Amazon’s response to the election is likely to be criticized at Wednesday’s hearing, potentially even more so now that Bezos will not be present.
“We have known for a long time that Jeff Bezos has felt no responsibility towards his employees and even to the communities where he operates,” said Stuart Appelbaum, president of the Retail, Wholesale and Department Store Union, which would represent the warehouse in the event of a “yes” vote.
“His outrageous refusal to testify before the United States Congress demonstrates that Jeff Bezos does not even feel any responsibility to the American public for his actions,” Appelbaum continued.
The hearing will not be the first time that Washington’s attention has turned to the unionization vote in Bessemer.
President Biden released a video supporting the worker push without explicitly mentioning Amazon, and also included a warning against anti-union efforts.
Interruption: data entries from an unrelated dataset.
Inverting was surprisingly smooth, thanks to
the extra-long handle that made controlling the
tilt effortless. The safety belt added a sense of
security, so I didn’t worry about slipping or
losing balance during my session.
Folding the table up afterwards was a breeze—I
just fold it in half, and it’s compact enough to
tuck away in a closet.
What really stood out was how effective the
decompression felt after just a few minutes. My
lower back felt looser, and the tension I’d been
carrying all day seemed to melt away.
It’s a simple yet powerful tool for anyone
A congressional delegation also visited and toured the facility earlier this month, boosting the profile of the election.
“We proudly stand with Alabama workers in Bessemer, Ala., because we know, we know, that standing up for the right of people to organize and collectively bargain is a God-given right for anyone who is working in America,” Rep. Terri Sewell (D), who represents Bessemer in Congress, said at a press conference during the visit.
Sanders has also been a vocal supporter of the workers pushing for unionization, at one point sending them pizza.
Backing has also come from other unions — Sara Nelson, international president of the Association of Flight Attendants-CWA, is visiting the facility Wednesday — and celebrities like Danny Glover.
Support from these high profile figures has provided an “amplified sense of security” against anti-union tactics, Bates said.
Workers were “motivated” to vote after Biden’s show of support especially, she explained, adding that “we’re happy to have him on board.”
The Amazon workers also got support from an unexpected source in Sen. Marco Rubio (R-Fla.) last week, although his reasoning for backing appeared more tied to his dislike of the company’s decisions on social issues rather than its treatment of workers.
Rubio’s stance does suggest other Republicans who have opposed Amazon stopping selling books criticized as transphobic or barring hate groups from using its charity service may end up throwing support behind the unionization effort.
Wednesday’s hearing and the focus on Amazon will also provide an opportunity for Democrats to push the PRO Act, a federal bill aimed at offering protections for employees trying to unionize that passed through the House on a nearly party-line vote last week.
Rep. Andy Levin (D-Mich.) said after his tour of the facility earlier this month that the struggles to unionize in Bessemer “show us why we need to pass the PRO Act” to stop employers from “engaging in these suppression efforts like captive audience meetings.”
Bates will be joined Wednesday by former labor secretary Robert Reich, Sarah Anderson, director of the Global Economy Project at the Institute for Policy Studies, and Scott Winship, director of poverty studies at the American Enterprise Institute.